As discussed above, a fingerprint for an item of media content may comprise a plurality of markers, including at least a first marker that corresponds to the start of the item of media content and a second marker that corresponds to the end of the item of media content. One or more additional markers may correspond to events that occur during the item of media content, between the start and the end. For instance, if the item of media content is an episode of a television show, the first marker might correspond to the playing of the theme song or to a recap of the previous episode of the television show, while the second marker might correspond to the end credits, outtakes, or a preview for the next episode. Intermediate markers might correspond to different scenes that occur at known times within the episode, such as a car chase, a party, a comedic moment, or the like. If the copy of the item of media content is complete, then the copy of the item of media content should include all of the markers in the fingerprint of the item of media content.


In step 308, the processing system may determine whether the copy of the item of media content is complete, based on the comparison. For instance, the item of media content may be an episode of a television show, and broadcast of the episode may have begun later than scheduled (e.g., due to a breaking news alert, or a prior program, such as a sports event, running over its scheduled time), thereby causing the ending of the episode to play after the episode's scheduled ending time. Thus, if the processing system was programmed to record the item of media content only up to the scheduled ending time, then then copy of the item of media content may be missing at least some of the ending of the item of media content, In this case, the copy of the item of media content may be missing at least one marker that is part of the fingerprint of the item of media content (e.g., may be missing at least the marker corresponding to the end, and possibly one or more markers occurring prior to the end marker). Thus, in one example, if the copy of the item of media content is missing at least one marker of the fingerprint of the item of media content, then the copy of the item of media content may be considered incomplete (or a confidence in the completeness of the copy of the item of media content may be low or below a threshold confidence). If, however, the copy of the item of media content includes all of the markers of the fingerprint of the item of media content, then the copy of the item of media content may be considered complete (e.g., with a high confidence or a confidence that is above a threshold confidence).

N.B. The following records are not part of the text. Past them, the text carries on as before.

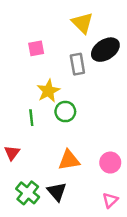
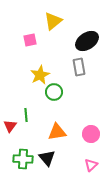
yellow triangle: (82, 23) -> (53, 21), moved, turned 36
gray rectangle: (77, 64) -> (79, 67), moved
green line: (31, 118) -> (26, 115), moved
green cross: (28, 193) -> (23, 159), turned -36

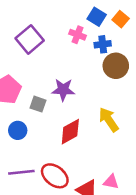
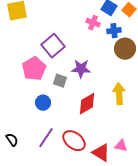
purple square: (30, 39) -> (53, 46), moved
yellow arrow: (109, 120) -> (119, 94), turned 30
purple line: (21, 172) -> (46, 138), turned -50

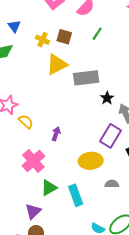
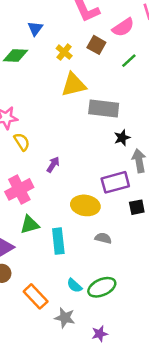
brown square: (64, 37) -> (96, 45), moved
purple rectangle: (110, 136) -> (115, 182), turned 30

If the processing system concludes in step 308 that the copy of the item of media content is complete, then the method 300 may proceed to step 310. In step 310, the processing system may store the copy of the item of media content, including the missing portion that was incorporated, if any, e.g., for future play by the user. In one example, the copy of the item of media content may be stored on a user endpoint device in a home network of the user, such as a DVR. In another example, the copy of the item of media content may be stored in a remote database or server that is in communication with the user endpoint device via a network (e.g., a radio access network).


Alternatively, if the processing system concludes in step 308 that the copy of the item of media content is incomplete, then the method 300 may proceed to step 312. In step 312, the processing system may retrieve a missing portion of the item of media content and incorporate the missing portion into the copy of the item of media content. In one example, the processing system may retrieve the missing portion of the item of media content by first identifying what portion is missing. In one example, the processing system may analyze the copy of the item of media content for the latest occurring marker in the copy. For instance, if the item of media content is an episode of a television show, then the latest occurring marker might correspond to a scene that happens seven minutes before the end of the episode.


Next, the processing system may retrieve a portion of the item of media content starting with the latest occurring marker and continuing until the end marker. In one example the portion of the item of media content that is retrieved may be retrieved from a server or other repositories that may store portions (or chunks) of the item of media content. In one example, a plurality of different versions of the portion that the processing system is seeking may exist in different resolutions, bitrates, and the like. In this case, the processing system may select the version that most closely matches the copy of the item of media content (e.g., the version having the same resolution, bitrate, or the like as the copy of the item of media content). The server or other repositories may be an original source of the item of media content (e.g., a VoD source), and thus may store a master copy of the item of media content.


Finally, the processing system may add or concatenate the portion of the item of media content that is retrieved to the copy of the item of media content at the appropriate location. For instance, if the portion if the item of media content that is retrieved occurs at the end of the item of media content as described in the above example, then the portion may be concatenated to the end of the copy of the item of media content (potentially overwriting or replacing the last occurring marker with the beginning of the portion that is retrieved). However, the missing portion of the item of media content could also occur at the beginning (e.g., due to airing of the item of media content beginning earlier than scheduled) or in the middle (e.g., due to temporary loss of network or satellite connectivity, or due to other broadcast interruptions).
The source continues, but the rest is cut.